(Work order)
Begin with the line holding "맞춤 아크릴 제품은 어떻게 요청하나요?" and end with the last line of the records below. Set down exactly those lines and leave out every picture.
** Task material follows **
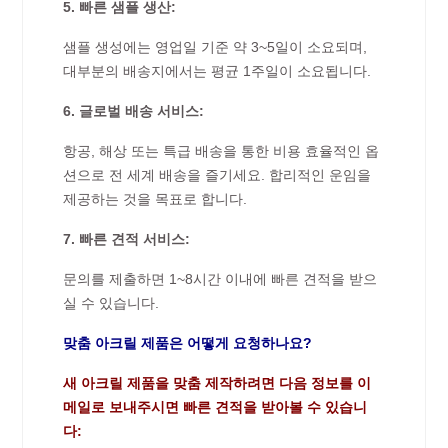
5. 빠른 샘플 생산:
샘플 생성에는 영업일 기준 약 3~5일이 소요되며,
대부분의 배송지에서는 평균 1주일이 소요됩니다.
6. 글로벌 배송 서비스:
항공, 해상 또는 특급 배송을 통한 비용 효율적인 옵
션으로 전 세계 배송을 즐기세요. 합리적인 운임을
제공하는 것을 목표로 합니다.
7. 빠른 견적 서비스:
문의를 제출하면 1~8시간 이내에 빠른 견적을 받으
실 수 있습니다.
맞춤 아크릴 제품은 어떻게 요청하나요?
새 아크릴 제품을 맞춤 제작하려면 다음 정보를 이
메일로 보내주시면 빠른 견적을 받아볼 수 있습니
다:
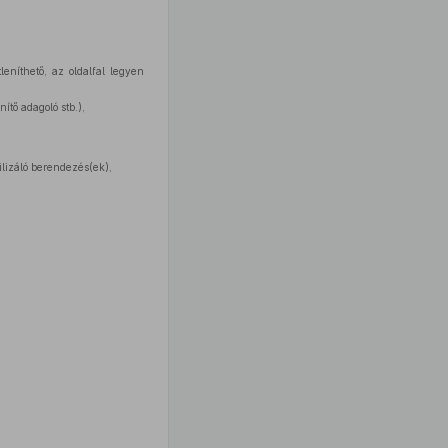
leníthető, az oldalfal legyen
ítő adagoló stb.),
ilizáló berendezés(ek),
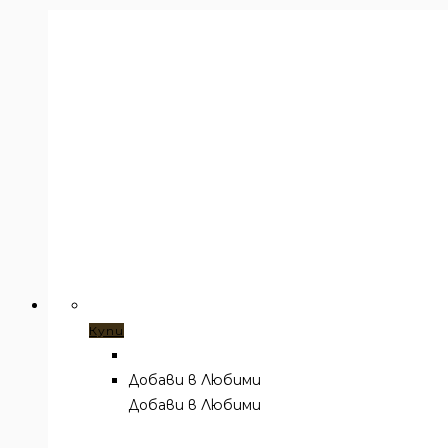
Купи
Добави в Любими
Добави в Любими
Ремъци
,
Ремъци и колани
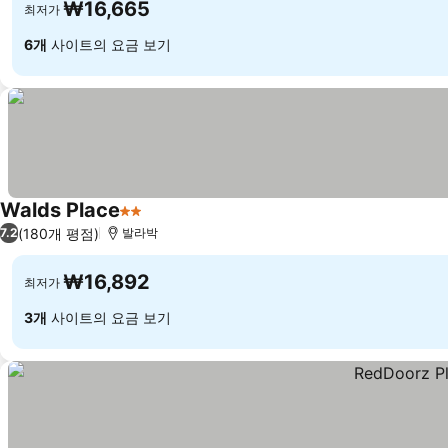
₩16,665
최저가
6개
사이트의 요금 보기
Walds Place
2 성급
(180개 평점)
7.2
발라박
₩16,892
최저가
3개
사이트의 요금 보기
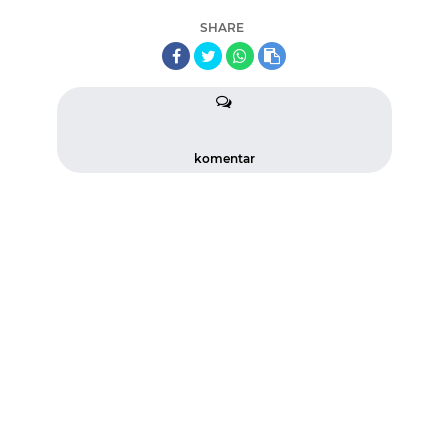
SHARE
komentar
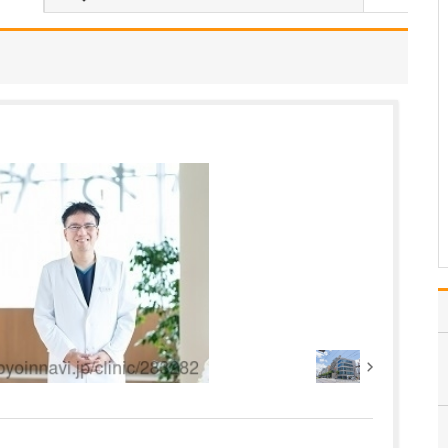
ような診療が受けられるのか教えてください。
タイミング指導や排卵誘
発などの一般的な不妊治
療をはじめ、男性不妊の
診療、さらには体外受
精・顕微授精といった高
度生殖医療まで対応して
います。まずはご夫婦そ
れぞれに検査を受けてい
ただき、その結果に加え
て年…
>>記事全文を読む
** End of Task material **
(Exercise response)
맞춤 아크릴 제품은 어떻게 요청하나요?
새 아크릴 제품을 맞춤 제작하려면 다음 정보를 이
메일로 보내주시면 빠른 견적을 받아볼 수 있습니
다:
leníthető, az oldalfal legyen
ítő adagoló stb.),
ilizáló berendezés(ek),
Купи
Добави в Любими
Добави в Любими
Ремъци
,
Ремъци и колани
₩16,665
최저가
6개
사이트의 요금 보기
Walds Place
2 성급
(180개 평점)
7.2
발라박
₩16,892
최저가
3개
사이트의 요금 보기
SHARE
komentar
ような診療が受けられるのか教えてください。
タイミング指導や排卵誘
発などの一般的な不妊治
療をはじめ、男性不妊の
診療、さらには体外受
精・顕微授精といった高
度生殖医療まで対応して
います。まずはご夫婦そ
れぞれに検査を受けてい
ただき、その結果に加え
て年…
>>記事全文を読む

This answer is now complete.